Honetsly, I am beginning to think that MOSFETS may not be the way to go.

It may be determined by the magnets themselves. I've built a few, and now I've got some feelers out there to see what the pros think. I have seen small magnets driven by 6V that can hold 100lbs!!! I only need 1-2lbs. What I am getting at is that I should probably learn what my magnets will require and let that determine what the drivers need to be.

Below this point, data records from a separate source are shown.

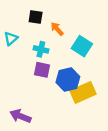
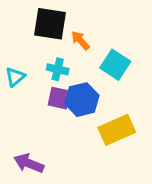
black square: (36, 17) -> (50, 24), size x1.6
cyan triangle: (11, 39) -> (15, 77), moved
blue hexagon: (68, 80) -> (82, 100), moved

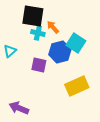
cyan cross: (58, 69) -> (38, 33), moved
blue hexagon: (82, 100) -> (60, 52), moved

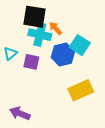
cyan cross: (38, 33) -> (40, 35), size x1.5
purple square: (39, 65) -> (31, 62), moved

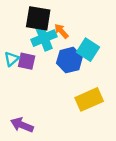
cyan cross: (40, 35) -> (44, 38), turned -35
purple square: (31, 62) -> (27, 61), moved

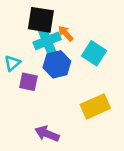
blue hexagon: (69, 60) -> (57, 64), moved
purple square: (27, 61) -> (28, 82), moved
purple arrow: (22, 125) -> (47, 134), moved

In the mean time, I'm still interested in playing with a multiport analog system and MOSFETS.

-Sterling

Heck, try it out with the MOSFETs and the LEDs like I suggested above...get the firmware working right...swap in the magnets and the flyback diodes, and try it out.
As long as you've got the firmware working, if you accidentally smoke the PIC of a couple of MOSFETs, no biggie, at least the firmware is tested and works. Just have to work out the kinks at the business end...
and of course...I've just overstated the blatantly obvious...

Skimask,

You said you built a similar thing with LEDs. Would you happen to have the schematic?

-Sterling

Skimask,

You said you built a similar thing with LEDs. Would you happen to have the schematic?

-Sterling

Nope, built it off the top of my head with the datasheets, didn't really have time to draw it all out. But it really shouldn't be that hard in the first place.

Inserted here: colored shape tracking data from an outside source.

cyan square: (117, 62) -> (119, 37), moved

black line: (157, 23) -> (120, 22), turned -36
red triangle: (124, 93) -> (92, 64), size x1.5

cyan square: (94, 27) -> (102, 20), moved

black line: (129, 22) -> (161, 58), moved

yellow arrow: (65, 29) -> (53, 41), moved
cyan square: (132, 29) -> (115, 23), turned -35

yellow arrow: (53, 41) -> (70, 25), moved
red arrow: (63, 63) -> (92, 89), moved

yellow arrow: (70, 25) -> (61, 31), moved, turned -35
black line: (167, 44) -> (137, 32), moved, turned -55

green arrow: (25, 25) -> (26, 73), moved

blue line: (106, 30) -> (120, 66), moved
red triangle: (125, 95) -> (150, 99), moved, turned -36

Have you 'finalized' the end result yet? or do you just want to try it out with a bank of LEDs first or what?

'cause I'm thinking that you just get a PIC up and running, oscillator, a few buttons, maybe an LCD for diagnostics, and your bank of LEDs. Get them blinking the way you want, make the LCD work, make the buttons respond...then we can get working on applying some PWM to the LEDs. Since you'll have more than a couple of outputs to control, software PWM, timer interrupts, and a few other things will have to be used. Then after that's done, modify the outputs to run electromagnets instead of the LEDs by replacing the LEDs with the MOSFET/flyback/magnet combo.